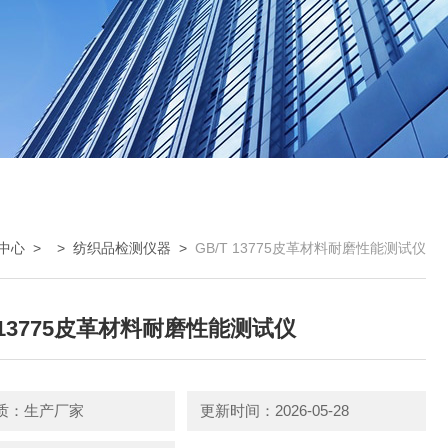
中心
> >
纺织品检测仪器
>
GB/T 13775皮革材料耐磨性能测试仪
T 13775皮革材料耐磨性能测试仪
质：生产厂家
更新时间：2026-05-28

** Directions **
Return every line of the data above exactly, and omit all pictures.

** Exercise response **
中心
> >
纺织品检测仪器
>
GB/T 13775皮革材料耐磨性能测试仪
T 13775皮革材料耐磨性能测试仪
质：生产厂家
更新时间：2026-05-28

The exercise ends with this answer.